The close bonds of friendship I have with some of my colleagues are still there, and we meet regularly. I have described my experience in ALICE in a book that I have edited and in my doctoral thesis, which I defended at the University of Nantes last February, with the honour of having Yves Schutz as director.
Q. And what are you off to now?
A. My new project is called GEANT5. The idea is to develop the fastest possible detector simulation code on the new architectures that are coming out every week. It is essential for HEP to be able to better exploit these new machines. According to recent measurements HEP code uses between 5% and 10% of the theoretical speed of a modern machine, and if nothing is done, this percentage is bound to decrease. This is not as bad as it sounds, as even the best code reaches no more than 50%, however there is still ample room for improvement and we should go for it.
Just think, the WLCG Grid has 300,000 cores running flat out 24x7x365. Imagine if we could gain a factor two of performance. In terms of money this would be millions. We started from simulation because it is more and more essential for LHC and for the future machines and it is largely experiment independent, so the same code can satisfy many different experiments. CERN has tremendous experience being the major development centre for GEANT4, the world standard for particle transport and I have myself done quite a lot of work in GEANT3 and with Rubbia in simulation.

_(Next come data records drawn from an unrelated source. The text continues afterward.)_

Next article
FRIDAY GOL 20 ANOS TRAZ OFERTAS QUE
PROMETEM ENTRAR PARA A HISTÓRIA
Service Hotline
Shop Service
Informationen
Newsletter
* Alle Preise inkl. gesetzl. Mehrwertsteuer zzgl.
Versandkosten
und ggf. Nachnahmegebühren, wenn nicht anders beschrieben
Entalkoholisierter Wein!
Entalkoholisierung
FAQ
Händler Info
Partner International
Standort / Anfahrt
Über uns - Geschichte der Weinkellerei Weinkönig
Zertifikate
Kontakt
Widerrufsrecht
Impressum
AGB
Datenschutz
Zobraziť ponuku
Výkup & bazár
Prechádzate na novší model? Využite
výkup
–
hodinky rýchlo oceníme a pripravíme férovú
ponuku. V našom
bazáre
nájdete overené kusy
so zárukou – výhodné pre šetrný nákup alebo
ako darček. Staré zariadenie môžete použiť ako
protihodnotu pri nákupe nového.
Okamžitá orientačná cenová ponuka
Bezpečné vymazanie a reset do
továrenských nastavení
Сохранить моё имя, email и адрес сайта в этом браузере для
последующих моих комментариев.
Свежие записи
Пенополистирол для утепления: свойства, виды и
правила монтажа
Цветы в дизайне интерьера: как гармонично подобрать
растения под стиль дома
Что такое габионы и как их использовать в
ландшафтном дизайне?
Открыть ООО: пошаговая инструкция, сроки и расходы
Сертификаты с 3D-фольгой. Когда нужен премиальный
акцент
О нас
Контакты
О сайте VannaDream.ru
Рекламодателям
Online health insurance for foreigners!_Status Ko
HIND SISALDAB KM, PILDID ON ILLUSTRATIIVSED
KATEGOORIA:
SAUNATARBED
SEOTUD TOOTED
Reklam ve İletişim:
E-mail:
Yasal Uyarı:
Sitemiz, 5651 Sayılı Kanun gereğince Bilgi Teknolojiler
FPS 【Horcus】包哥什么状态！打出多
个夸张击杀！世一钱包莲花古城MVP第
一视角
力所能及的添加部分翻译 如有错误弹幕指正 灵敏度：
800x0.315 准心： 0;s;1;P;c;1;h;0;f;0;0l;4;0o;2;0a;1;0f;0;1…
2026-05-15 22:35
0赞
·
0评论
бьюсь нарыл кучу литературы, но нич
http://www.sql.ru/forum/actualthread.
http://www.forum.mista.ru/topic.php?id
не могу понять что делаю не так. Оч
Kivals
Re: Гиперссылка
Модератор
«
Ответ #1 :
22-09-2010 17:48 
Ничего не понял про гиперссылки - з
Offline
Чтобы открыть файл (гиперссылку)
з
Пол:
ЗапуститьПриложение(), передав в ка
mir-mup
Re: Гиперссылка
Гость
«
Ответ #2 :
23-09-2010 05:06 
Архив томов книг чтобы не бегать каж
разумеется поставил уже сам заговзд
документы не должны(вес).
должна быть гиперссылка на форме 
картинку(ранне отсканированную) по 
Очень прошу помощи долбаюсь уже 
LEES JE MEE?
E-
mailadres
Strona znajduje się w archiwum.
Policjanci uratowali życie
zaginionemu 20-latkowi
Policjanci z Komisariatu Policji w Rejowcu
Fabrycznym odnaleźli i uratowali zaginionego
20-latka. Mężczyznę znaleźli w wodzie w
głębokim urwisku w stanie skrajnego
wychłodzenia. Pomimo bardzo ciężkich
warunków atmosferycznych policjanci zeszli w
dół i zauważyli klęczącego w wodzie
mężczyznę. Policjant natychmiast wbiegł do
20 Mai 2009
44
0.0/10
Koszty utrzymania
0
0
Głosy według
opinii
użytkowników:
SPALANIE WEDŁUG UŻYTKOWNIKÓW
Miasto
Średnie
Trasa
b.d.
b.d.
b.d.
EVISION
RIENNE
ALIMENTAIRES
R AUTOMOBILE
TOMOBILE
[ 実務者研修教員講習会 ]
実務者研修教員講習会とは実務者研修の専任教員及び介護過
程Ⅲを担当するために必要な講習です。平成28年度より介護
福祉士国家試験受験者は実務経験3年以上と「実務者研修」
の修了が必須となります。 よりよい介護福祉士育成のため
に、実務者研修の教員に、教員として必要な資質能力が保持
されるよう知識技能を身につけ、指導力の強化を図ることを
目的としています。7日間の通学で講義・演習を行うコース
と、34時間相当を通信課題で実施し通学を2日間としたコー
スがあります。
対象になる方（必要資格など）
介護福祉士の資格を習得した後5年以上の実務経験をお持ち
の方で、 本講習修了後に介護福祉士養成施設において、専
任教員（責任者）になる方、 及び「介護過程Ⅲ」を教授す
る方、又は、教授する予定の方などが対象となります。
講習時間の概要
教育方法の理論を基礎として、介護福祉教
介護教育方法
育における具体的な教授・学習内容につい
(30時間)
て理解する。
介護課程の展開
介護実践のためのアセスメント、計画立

The hope is that this work, together with all the parallel activities on code optimisation that are going on in the SFT group, will also offer models and algorithms to the experiments to optimise their code.
I have to say that I found new energy in this job; I am back programming in C++ and discussing code design as was done at the beginning of AliRoot. My new group, SFT, has welcomed me very warmly and I feel well integrated, and enthusiastic and surrounded once more by competent people. I am developing code and studying High Performance Computing: it is quite a welcome change from the hardships of running data production under pressure (smiles).
This is a long-term project and I look forward to working for it in the years to come.